3 Drivers Can't Get A Ticket For Driving The Speed Limit
Yes, you can. The authorities have stipulated speed limits according to optimal conditions. If you are driving 60 mph in a 60 mph zone in summer, then the police won't stop you. When the driver is doing 50 mph in 50 mph zone when it's dark and on a sheet of black ice, then he or she is driving recklessly and could receive a ticket.
The conditions are prevalent than the stipulated speed limit. Always keep that in mind, especially if you live in a state that has severe weather conditions.

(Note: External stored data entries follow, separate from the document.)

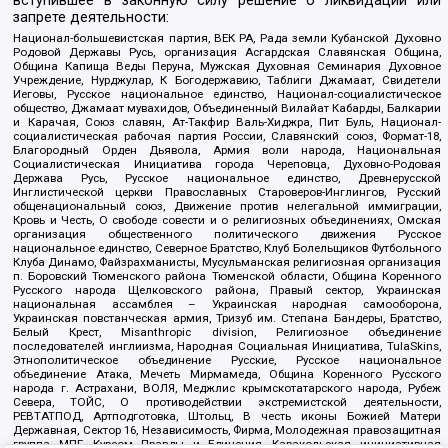
вступившее в законную силу решение о ликвидации или
запрете деятельности:
Национал-большевистская партия, ВЕК РА, Рада земли Кубанской Духовно
Родовой Державы Русь, организация Асгардская Славянская Община,
Община Капища Веды Перуна, Мужская Духовная Семинария Духовное
Учреждение, Нурджулар, К Богодержавию, Таблиги Джамаат, Свидетели
Иеговы, Русское национальное единство, Национал-социалистическое
общество, Джамаат мувахидов, Объединенный Вилайат Кабарды, Балкарии
и Карачая, Союз славян, Ат-Такфир Валь-Хиджра, Пит Буль, Национал-
социалистическая рабочая партия России, Славянский союз, Формат-18,
Благородный Орден Дьявола, Армия воли народа, Национальная
Социалистическая Инициатива города Череповца, Духовно-Родовая
Держава Русь, Русское национальное единство, Древнерусской
Инглистической церкви Православных Староверов-Инглингов, Русский
общенациональный союз, Движение против нелегальной иммиграции,
Кровь и Честь, О свободе совести и о религиозных объединениях, Омская
организация общественного политического движения Русское
национальное единство, Северное Братство, Клуб Болельщиков Футбольного
Клуба Динамо, Файзрахманисты, Мусульманская религиозная организация
п. Боровский Тюменского района Тюменской области, Община Коренного
Русского народа Щелковского района, Правый сектор, Украинская
национальная ассамблея – Украинская народная самооборона,
Украинская повстанческая армия, Тризуб им. Степана Бандеры, Братство,
Белый Крест, Misanthropic division, Религиозное объединение
последователей инглиизма, Народная Социальная Инициатива, TulaSkins,
Этнополитическое объединение Русские, Русское национальное
объединение Атака, Мечеть Мирмамеда, Община Коренного Русского
народа г. Астрахани, ВОЛЯ, Меджлис крымскотатарского народа, Рубеж
Севера, ТОЙС, О противодействии экстремистской деятельности,
РЕВТАТПОД, Артподготовка, Штольц, В честь иконы Божией Матери
Державная, Сектор 16, Независимость, Фирма, Молодежная правозащитная
группа МПГ, Курсом Правды и Единения, Каракольская инициативная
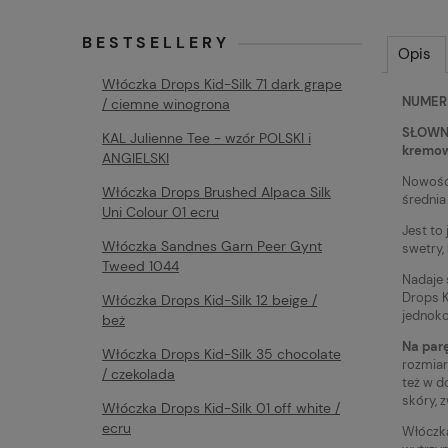
BESTSELLERY
Opis
Włóczka Drops Kid-Silk 71 dark grape
NUMER K
/ ciemne winogrona
SŁOWNY 
KAL Julienne Tee - wzór POLSKI i
kremow
ANGIELSKI
Nowość
Włóczka Drops Brushed Alpaca Silk
średnia
Uni Colour 01 ecru
Jest to
Włóczka Sandnes Garn Peer Gynt
swetry,
Tweed 1044
Nadaje 
Drops K
Włóczka Drops Kid-Silk 12 beige /
jednoko
beż
Na parę
Włóczka Drops Kid-Silk 35 chocolate
rozmiar
/ czekolada
też w d
skóry, 
Włóczka Drops Kid-Silk 01 off white /
ecru
Włóczk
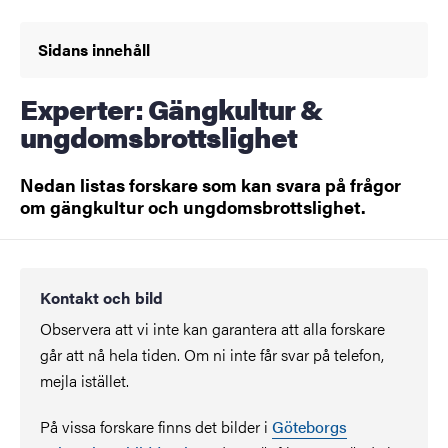
Sidans innehåll
Experter: Gängkultur &
ungdomsbrottslighet
Nedan listas forskare som kan svara på frågor
om gängkultur och ungdomsbrottslighet.
Kontakt och bild
Observera att vi inte kan garantera att alla forskare
går att nå hela tiden. Om ni inte får svar på telefon,
mejla istället.
På vissa forskare finns det bilder i
Göteborgs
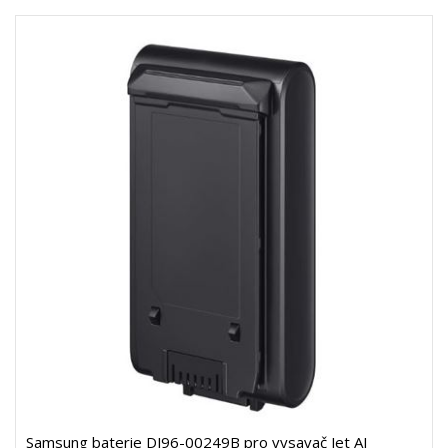
Samsung baterie DJ96-00249B pro vysavač Jet AI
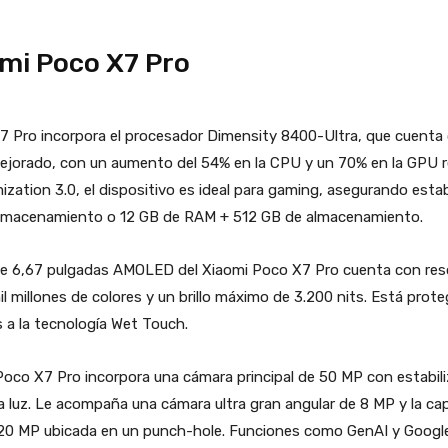
omi Poco X7 Pro
7 Pro incorpora el procesador Dimensity 8400-Ultra, que cuenta
ejorado, con un aumento del 54% en la CPU y un 70% en la GPU r
ation 3.0, el dispositivo es ideal para gaming, asegurando estabi
almacenamiento o 12 GB de RAM + 512 GB de almacenamiento.
de 6,67 pulgadas AMOLED del Xiaomi Poco X7 Pro cuenta con resol
l millones de colores y un brillo máximo de 3.200 nits. Está proteg
 a la tecnología Wet Touch.
Poco X7 Pro incorpora una cámara principal de 50 MP con estabil
 luz. Le acompaña una cámara ultra gran angular de 8 MP y la ca
de 20 MP ubicada en un punch-hole. Funciones como GenAI y Google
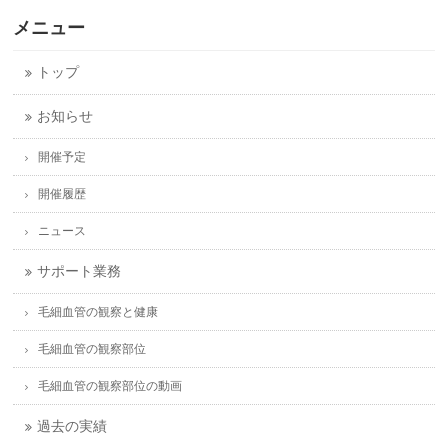
メニュー
トップ
お知らせ
開催予定
開催履歴
ニュース
サポート業務
毛細血管の観察と健康
毛細血管の観察部位
毛細血管の観察部位の動画
過去の実績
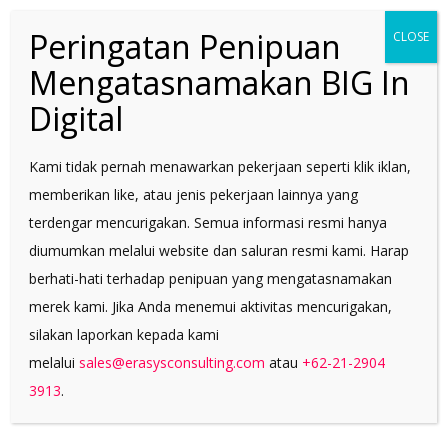
vulputate velit esse molestie consequat, vel
Peringatan Penipuan
CLOSE
illum dolore eu feugiat nulla facilisis at vero
Mengatasnamakan BIG In
eros et accumsan et iusto odio dignissim qui
blandit praesent luptatum zzril delenit augue
Digital
duis dolore te feugait nulla facilisi. Nam liber
tempor cum soluta nobis eleifend option
Kami tidak pernah menawarkan pekerjaan seperti klik iklan,
congue nihil imperdiet doming id quod mazim
memberikan like, atau jenis pekerjaan lainnya yang
placerat facer possim assum. Claritas est
terdengar mencurigakan. Semua informasi resmi hanya
etiam processus dynamicus, qui sequitur
diumumkan melalui website dan saluran resmi kami. Harap
mutationem consuetudium lectorum. Mirum
berhati-hati terhadap penipuan yang mengatasnamakan
est notare quam littera gothica, quam nunc
merek kami. Jika Anda menemui aktivitas mencurigakan,
putamus parum claram, anteposuerit
silakan laporkan kepada kami
litterarum formas humanitatis per seacula
melalui
sales@erasysconsulting.com
atau
+62-21-2904
quarta decima et quinta decima.
3913
.
Typi non habent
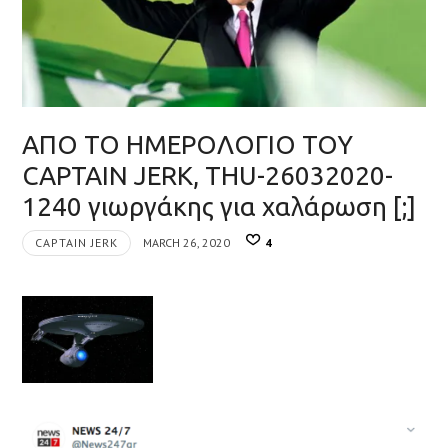
ΑΠΟ ΤΟ ΗΜΕΡΟΛΟΓΙΟ ΤΟΥ
CAPTAIN JERK, THU-26032020-
1240 γιωργάκης για χαλάρωση [;]
CAPTAIN JERK
MARCH 26, 2020
4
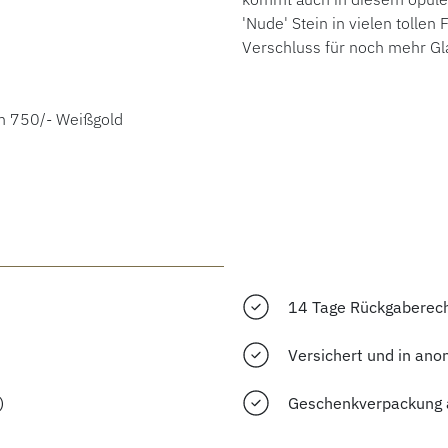
'Nude' Stein in vielen tolle
Verschluss für noch mehr Gl
em 750/- Weißgold
14 Tage Rückgaberec
Versichert und in ano
)
Geschenkverpackung 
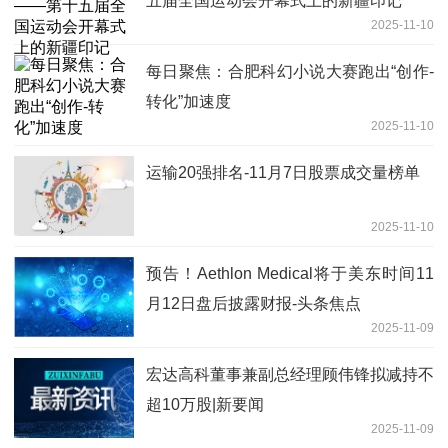
五届全国运动会开幕式上的新疆印记
2025-11-10
每日聚焦：合肥科幻小说大赛跑出“创作-
转化”加速度
2025-11-10
运输20强排名-11月7日股票成交量榜单
2025-11-10
预告！Aethlon Medical将于美东时间11
月12日盘后披露财报-头条焦点
2025-11-09
宏达高科董事兼副总经理顾伟锋拟减持不
超10万股|新要闻
2025-11-09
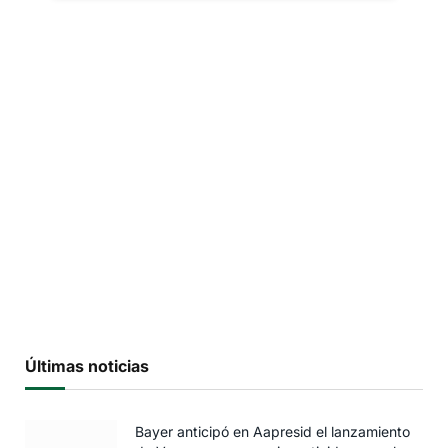
Últimas noticias
Bayer anticipó en Aapresid el lanzamiento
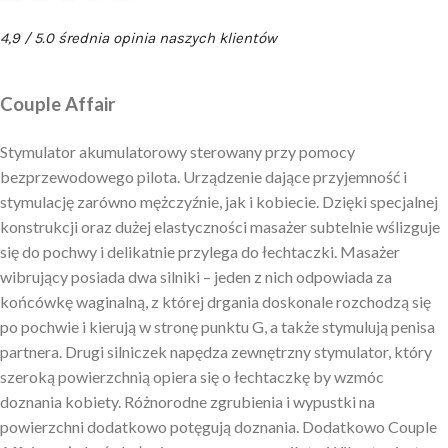
4,9 / 5.0 średnia opinia naszych klientów
Couple Affair
Stymulator akumulatorowy sterowany przy pomocy
bezprzewodowego pilota. Urządzenie dające przyjemność i
stymulację zarówno mężczyźnie, jak i kobiecie. Dzięki specjalnej
konstrukcji oraz dużej elastyczności masażer subtelnie wślizguje
się do pochwy i delikatnie przylega do łechtaczki. Masażer
wibrujący posiada dwa silniki – jeden z nich odpowiada za
końcówkę waginalną, z której drgania doskonale rozchodzą się
po pochwie i kierują w stronę punktu G, a także stymulują penisa
partnera. Drugi silniczek napędza zewnętrzny stymulator, który
szeroką powierzchnią opiera się o łechtaczkę by wzmóc
doznania kobiety. Różnorodne zgrubienia i wypustki na
powierzchni dodatkowo potęgują doznania. Dodatkowo Couple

2 Beating A Ticket Requires A Lawyer
Lawyers are in the business of making money, so don't be surprised if they tell you that you need legal representation if you want the judge to overturn your ticket. Getting a traffic citation overturned isn't as serious as being on trial for assault, so drivers can acquire information that will help them in court by searching the net.
Also, first-time offenders for minor valuations can negotiate a plea bargain. The cost of hiring an attorney can outweigh paying the fine. Some states offer legal representation for reasonable fees.
1 Flashing Your Headlights To Warn Others Is Illegal
We're referring to drivers flashing their headlights to warn other road users that the police or speed cameras are ahead. Many drivers believe that if they warn the oncoming traffic about the roadblock or cameras that the police can stop them to issue a fine. That is incorrect.
Drivers have a legal right to warn other road users of speed traps, according to Florida Online Traffic School. A police officer doesn't have the right to issue you a fine for warning other road users, so don't be scared to help a fellow driver.